George Mills
- First hardcover edition (1980)
- Author: Stanley Elkin
- Language: English
- Genre: Fiction
- Publisher: E. P. Dutton
- Publication date: 25 October 1982
- Publication place: United States
- Pages: 548
- ISBN: 1564782921

= George Mills (novel) =

Book by Stanley Elkin

George Mills is a 1982 novel by American author Stanley Elkin, published by E. P. Dutton. The novel, set in five parts, tells the family history of succeeding generations of characters named George Mills. The story covers more than 1,000 years from the First Crusade in Europe to the Ottoman Empire to present-day America. Elkin won the 1982 National Book Critics Circle Award in the fiction category for the novel. Elkin mentioned George Mills as one of his favorite novels. The novel is considered Elkin's "longest and most complexly organized work".

== Plot ==
The first George Mills sets out on a journey with his lord on the First Crusade. But he eventually gets lost in the Netherlands and reaches a salt mine in Poland. His lord at the mines is Guillalume, who teaches him some life lessons. Mills becomes aware of what is written in his fate and this helps him understand the walks of life in this world in a better manner. Despite having the knowledge of what would happen in the future, his timidity and powerlessness does not bring out any situation-changing effects.
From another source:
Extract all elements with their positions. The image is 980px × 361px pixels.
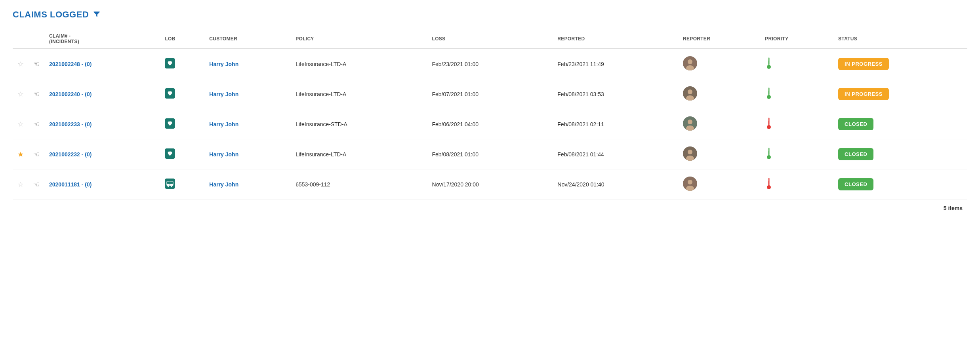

The novel covers the history of succeeding family members named George Mills and all of them are aware of their fates and equally feeble and ineffective in changing their circumstances. The 43rd Mills encounters King George IV and is assigned on a diplomatic mission to Constantinople, where he first joins the Janissaries but later ends up in the Ottoman Sultan's harem doing household chores. He escapes from there and reaches America. The present-day Mills in America is a caretaker of an old woman named Judith Glazer in St. Louis, who is in the final stages of terminal cancer. Mills accompanies Glazer to Mexico and upon her death participates in her funeral together with her family.

== Publication ==
Elkin worked for over seven years writing George Mills and by the end of its completion, he felt exhausted and insisted this would be his last fictional work. But after watching a British news report of how terminally ill children had a memorable experience at Disneyland, he wrote his next novel, The Magic Kingdom (1985), and dedicated it to his son who had died young from a medical ailment after lengthy treatments.

George Mills was published on 25 October 1982. In 1989, Elkin mentioned that several sections of George Mills had been adapted from the 1936 novel Absalom, Absalom! by William Faulkner. He also mentioned that in writing the novel, he came to realise "that I was a novelist, that anything I say is a part of this novel is a part of this novel".

== Review and reception ==
Kirkus Reviews called the novel "a leaky collection of parts rather than one whole strong book" but said it was required reading for connoisseurs of comic fiction. The New York Times reviewer Leslie Epstein complimented "the novel's fine writing, flashes of humor and memorable heroine", but felt that the plot was "out of control". Brad Owens of The Christian Science Monitor praised the novel for its "energetic entertainment" and said that it "sometimes overpowers its more serious intentions".

== Awards ==
Elkin won the 1982 National Book Critics Circle Award in the fiction category for the novel. The novel was nominated along with Levitation: Five Fictions (by Cynthia Ozick), Dinner at the Homesick Restaurant (by Anne Tyler), The Color Purple (by Alice Walker), and Shiloh and Other Stories (by Bobbie Ann Mason). Elkin also won the award in 1995 for his novel Mrs. Ted Bliss.